## Required action
With the pictures excluded, retype the records that follow exactly.
** Task material follows **
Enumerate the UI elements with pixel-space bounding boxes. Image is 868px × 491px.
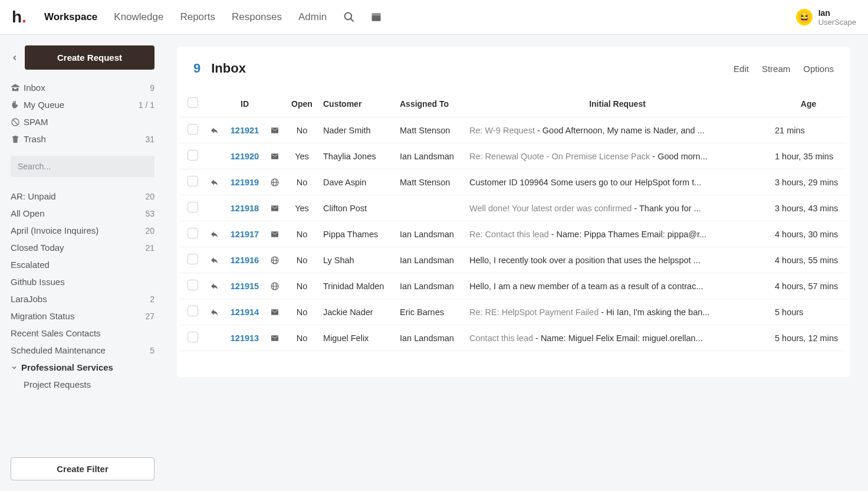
row-checkbox[interactable] xyxy=(188,124,198,135)
col-request[interactable]: Initial Request xyxy=(465,90,770,117)
reply-icon xyxy=(210,178,219,187)
filter-group-professional-services[interactable]: Professional Services xyxy=(11,359,154,376)
filter-label: Closed Today xyxy=(11,243,145,253)
nav-item-responses[interactable]: Responses xyxy=(232,11,282,23)
cell-age: 4 hours, 30 mins xyxy=(770,221,847,247)
request-id-link[interactable]: 121918 xyxy=(231,204,259,213)
mail-icon xyxy=(270,333,281,343)
reply-icon xyxy=(210,230,219,239)
cell-assigned xyxy=(395,195,465,221)
nav-item-reports[interactable]: Reports xyxy=(180,11,215,23)
filter-count: 21 xyxy=(145,243,154,253)
cell-open: No xyxy=(285,117,318,143)
col-assigned[interactable]: Assigned To xyxy=(395,90,465,117)
request-id-link[interactable]: 121921 xyxy=(231,126,259,135)
row-checkbox[interactable] xyxy=(188,150,198,161)
filter-item[interactable]: Scheduled Maintenance5 xyxy=(11,342,154,359)
create-request-button[interactable]: Create Request xyxy=(25,45,154,70)
row-checkbox[interactable] xyxy=(188,228,198,238)
mail-icon xyxy=(270,307,281,317)
row-checkbox[interactable] xyxy=(188,202,198,212)
sidebar-item-inbox[interactable]: Inbox9 xyxy=(11,79,154,96)
sidebar-item-my-queue[interactable]: My Queue1 / 1 xyxy=(11,96,154,113)
filter-label: Scheduled Maintenance xyxy=(11,345,150,355)
cell-initial-request: Re: W-9 Request - Good Afternoon, My nam… xyxy=(465,117,770,143)
request-id-link[interactable]: 121915 xyxy=(231,281,259,291)
filter-item[interactable]: Closed Today21 xyxy=(11,239,154,256)
request-id-link[interactable]: 121914 xyxy=(231,307,259,317)
panel-action-edit[interactable]: Edit xyxy=(734,64,749,74)
filter-subitem-project-requests[interactable]: Project Requests xyxy=(11,376,154,393)
filter-label: AR: Unpaid xyxy=(11,191,145,201)
cell-customer: Ly Shah xyxy=(318,247,395,273)
panel-action-stream[interactable]: Stream xyxy=(762,64,790,74)
cell-customer: Thaylia Jones xyxy=(318,143,395,169)
window-icon[interactable] xyxy=(370,11,382,23)
logo[interactable]: h. xyxy=(12,8,27,27)
row-checkbox[interactable] xyxy=(188,280,198,290)
globe-icon xyxy=(270,178,281,187)
row-checkbox[interactable] xyxy=(188,254,198,264)
cell-open: No xyxy=(285,325,318,351)
col-id[interactable]: ID xyxy=(224,90,265,117)
col-open[interactable]: Open xyxy=(285,90,318,117)
row-checkbox[interactable] xyxy=(188,332,198,342)
trash-icon xyxy=(11,135,24,144)
table-row[interactable]: 121918YesClifton PostWell done! Your lat… xyxy=(180,195,847,221)
cell-customer: Pippa Thames xyxy=(318,221,395,247)
svg-line-5 xyxy=(12,119,18,125)
select-all-checkbox[interactable] xyxy=(188,97,198,108)
table-row[interactable]: 121920YesThaylia JonesIan LandsmanRe: Re… xyxy=(180,143,847,169)
row-checkbox[interactable] xyxy=(188,306,198,316)
panel-action-options[interactable]: Options xyxy=(803,64,834,74)
table-row[interactable]: 121919NoDave AspinMatt StensonCustomer I… xyxy=(180,169,847,195)
filter-item[interactable]: Escalated xyxy=(11,256,154,273)
sidebar-search-input[interactable] xyxy=(11,156,154,177)
avatar: 😆 xyxy=(796,9,813,25)
nav-item-workspace[interactable]: Workspace xyxy=(44,11,97,23)
cell-open: No xyxy=(285,247,318,273)
back-chevron-icon[interactable] xyxy=(11,54,19,62)
filter-item[interactable]: April (Invoice Inquires)20 xyxy=(11,222,154,239)
table-row[interactable]: 121921NoNader SmithMatt StensonRe: W-9 R… xyxy=(180,117,847,143)
request-id-link[interactable]: 121916 xyxy=(231,256,259,265)
sidebar-item-trash[interactable]: Trash31 xyxy=(11,130,154,148)
filter-item[interactable]: Recent Sales Contacts xyxy=(11,325,154,342)
user-menu[interactable]: 😆 Ian UserScape xyxy=(796,8,856,27)
filter-item[interactable]: Github Issues xyxy=(11,273,154,290)
cell-age: 5 hours, 12 mins xyxy=(770,325,847,351)
table-row[interactable]: 121916NoLy ShahIan LandsmanHello, I rece… xyxy=(180,247,847,273)
table-row[interactable]: 121915NoTrinidad MaldenIan LandsmanHello… xyxy=(180,273,847,299)
mail-icon xyxy=(270,204,281,213)
cell-open: No xyxy=(285,299,318,325)
filter-item[interactable]: AR: Unpaid20 xyxy=(11,188,154,205)
chevron-down-icon xyxy=(11,364,21,371)
request-id-link[interactable]: 121917 xyxy=(231,230,259,239)
search-icon[interactable] xyxy=(343,11,355,23)
filter-item[interactable]: All Open53 xyxy=(11,205,154,222)
col-age[interactable]: Age xyxy=(770,90,847,117)
table-row[interactable]: 121917NoPippa ThamesIan LandsmanRe: Cont… xyxy=(180,221,847,247)
cell-assigned: Eric Barnes xyxy=(395,299,465,325)
nav-item-admin[interactable]: Admin xyxy=(298,11,327,23)
request-id-link[interactable]: 121920 xyxy=(231,152,259,161)
cell-age: 3 hours, 43 mins xyxy=(770,195,847,221)
cell-age: 4 hours, 57 mins xyxy=(770,273,847,299)
cell-initial-request: Contact this lead - Name: Miguel Felix E… xyxy=(465,325,770,351)
request-id-link[interactable]: 121913 xyxy=(231,333,259,343)
sidebar-item-spam[interactable]: SPAM xyxy=(11,113,154,130)
nav-item-knowledge[interactable]: Knowledge xyxy=(114,11,163,23)
table-row[interactable]: 121913NoMiguel FelixIan LandsmanContact … xyxy=(180,325,847,351)
globe-icon xyxy=(270,256,281,265)
inbox-count: 9 xyxy=(193,61,200,76)
col-customer[interactable]: Customer xyxy=(318,90,395,117)
table-row[interactable]: 121914NoJackie NaderEric BarnesRe: RE: H… xyxy=(180,299,847,325)
filter-count: 20 xyxy=(145,192,154,201)
request-id-link[interactable]: 121919 xyxy=(231,178,259,187)
row-checkbox[interactable] xyxy=(188,176,198,186)
filter-item[interactable]: LaraJobs2 xyxy=(11,290,154,307)
cell-initial-request: Well done! Your latest order was confirm… xyxy=(465,195,770,221)
filter-item[interactable]: Migration Status27 xyxy=(11,307,154,325)
cell-open: No xyxy=(285,221,318,247)
filter-label: LaraJobs xyxy=(11,294,150,304)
** End of Task material **
## Expected answer
Enumerate the UI elements with pixel-space bounding boxes. Image is 868px × 491px.
row-checkbox[interactable] xyxy=(188,124,198,135)
col-request[interactable]: Initial Request xyxy=(465,90,770,117)
reply-icon xyxy=(210,178,219,187)
filter-group-professional-services[interactable]: Professional Services xyxy=(11,359,154,376)
filter-label: Closed Today xyxy=(11,243,145,253)
nav-item-responses[interactable]: Responses xyxy=(232,11,282,23)
cell-age: 4 hours, 30 mins xyxy=(770,221,847,247)
request-id-link[interactable]: 121918 xyxy=(231,204,259,213)
mail-icon xyxy=(270,333,281,343)
reply-icon xyxy=(210,230,219,239)
cell-assigned xyxy=(395,195,465,221)
nav-item-reports[interactable]: Reports xyxy=(180,11,215,23)
filter-count: 21 xyxy=(145,243,154,253)
cell-open: No xyxy=(285,117,318,143)
col-assigned[interactable]: Assigned To xyxy=(395,90,465,117)
request-id-link[interactable]: 121921 xyxy=(231,126,259,135)
row-checkbox[interactable] xyxy=(188,150,198,161)
filter-item[interactable]: Scheduled Maintenance5 xyxy=(11,342,154,359)
create-request-button[interactable]: Create Request xyxy=(25,45,154,70)
row-checkbox[interactable] xyxy=(188,228,198,238)
mail-icon xyxy=(270,307,281,317)
row-checkbox[interactable] xyxy=(188,202,198,212)
sidebar-item-inbox[interactable]: Inbox9 xyxy=(11,79,154,96)
sidebar-item-my-queue[interactable]: My Queue1 / 1 xyxy=(11,96,154,113)
filter-label: Scheduled Maintenance xyxy=(11,345,150,355)
cell-initial-request: Re: W-9 Request - Good Afternoon, My nam… xyxy=(465,117,770,143)
request-id-link[interactable]: 121915 xyxy=(231,281,259,291)
filter-item[interactable]: Closed Today21 xyxy=(11,239,154,256)
request-id-link[interactable]: 121914 xyxy=(231,307,259,317)
panel-action-edit[interactable]: Edit xyxy=(734,64,749,74)
filter-subitem-project-requests[interactable]: Project Requests xyxy=(11,376,154,393)
filter-label: AR: Unpaid xyxy=(11,191,145,201)
cell-customer: Ly Shah xyxy=(318,247,395,273)
panel-action-stream[interactable]: Stream xyxy=(762,64,790,74)
cell-customer: Thaylia Jones xyxy=(318,143,395,169)
window-icon[interactable] xyxy=(370,11,382,23)
logo[interactable]: h. xyxy=(12,8,27,27)
row-checkbox[interactable] xyxy=(188,280,198,290)
globe-icon xyxy=(270,178,281,187)
row-checkbox[interactable] xyxy=(188,254,198,264)
cell-open: No xyxy=(285,325,318,351)
col-id[interactable]: ID xyxy=(224,90,265,117)
col-open[interactable]: Open xyxy=(285,90,318,117)
row-checkbox[interactable] xyxy=(188,332,198,342)
trash-icon xyxy=(11,135,24,144)
table-row[interactable]: 121918YesClifton PostWell done! Your lat… xyxy=(180,195,847,221)
cell-customer: Pippa Thames xyxy=(318,221,395,247)
svg-line-5 xyxy=(12,119,18,125)
select-all-checkbox[interactable] xyxy=(188,97,198,108)
table-row[interactable]: 121920YesThaylia JonesIan LandsmanRe: Re… xyxy=(180,143,847,169)
row-checkbox[interactable] xyxy=(188,306,198,316)
panel-action-options[interactable]: Options xyxy=(803,64,834,74)
table-row[interactable]: 121919NoDave AspinMatt StensonCustomer I… xyxy=(180,169,847,195)
filter-item[interactable]: Escalated xyxy=(11,256,154,273)
sidebar-search-input[interactable] xyxy=(11,156,154,177)
avatar: 😆 xyxy=(796,9,813,25)
nav-item-workspace[interactable]: Workspace xyxy=(44,11,97,23)
cell-open: No xyxy=(285,247,318,273)
back-chevron-icon[interactable] xyxy=(11,54,19,62)
filter-item[interactable]: April (Invoice Inquires)20 xyxy=(11,222,154,239)
table-row[interactable]: 121921NoNader SmithMatt StensonRe: W-9 R… xyxy=(180,117,847,143)
request-id-link[interactable]: 121916 xyxy=(231,256,259,265)
sidebar-item-trash[interactable]: Trash31 xyxy=(11,130,154,148)
filter-item[interactable]: Recent Sales Contacts xyxy=(11,325,154,342)
user-menu[interactable]: 😆 Ian UserScape xyxy=(796,8,856,27)
filter-item[interactable]: Github Issues xyxy=(11,273,154,290)
cell-age: 5 hours, 12 mins xyxy=(770,325,847,351)
table-row[interactable]: 121916NoLy ShahIan LandsmanHello, I rece… xyxy=(180,247,847,273)
table-row[interactable]: 121915NoTrinidad MaldenIan LandsmanHello… xyxy=(180,273,847,299)
mail-icon xyxy=(270,204,281,213)
cell-open: No xyxy=(285,299,318,325)
filter-item[interactable]: AR: Unpaid20 xyxy=(11,188,154,205)
chevron-down-icon xyxy=(11,364,21,371)
request-id-link[interactable]: 121917 xyxy=(231,230,259,239)
search-icon[interactable] xyxy=(343,11,355,23)
filter-item[interactable]: All Open53 xyxy=(11,205,154,222)
col-age[interactable]: Age xyxy=(770,90,847,117)
table-row[interactable]: 121917NoPippa ThamesIan LandsmanRe: Cont… xyxy=(180,221,847,247)
cell-assigned: Eric Barnes xyxy=(395,299,465,325)
nav-item-admin[interactable]: Admin xyxy=(298,11,327,23)
request-id-link[interactable]: 121920 xyxy=(231,152,259,161)
cell-age: 3 hours, 43 mins xyxy=(770,195,847,221)
cell-age: 4 hours, 57 mins xyxy=(770,273,847,299)
cell-initial-request: Contact this lead - Name: Miguel Felix E… xyxy=(465,325,770,351)
request-id-link[interactable]: 121913 xyxy=(231,333,259,343)
sidebar-item-spam[interactable]: SPAM xyxy=(11,113,154,130)
nav-item-knowledge[interactable]: Knowledge xyxy=(114,11,163,23)
table-row[interactable]: 121913NoMiguel FelixIan LandsmanContact … xyxy=(180,325,847,351)
globe-icon xyxy=(270,256,281,265)
inbox-count: 9 xyxy=(193,61,200,76)
col-customer[interactable]: Customer xyxy=(318,90,395,117)
table-row[interactable]: 121914NoJackie NaderEric BarnesRe: RE: H… xyxy=(180,299,847,325)
filter-count: 20 xyxy=(145,192,154,201)
request-id-link[interactable]: 121919 xyxy=(231,178,259,187)
row-checkbox[interactable] xyxy=(188,176,198,186)
filter-item[interactable]: LaraJobs2 xyxy=(11,290,154,307)
cell-initial-request: Well done! Your latest order was confirm… xyxy=(465,195,770,221)
filter-item[interactable]: Migration Status27 xyxy=(11,307,154,325)
cell-open: No xyxy=(285,221,318,247)
filter-label: LaraJobs xyxy=(11,294,150,304)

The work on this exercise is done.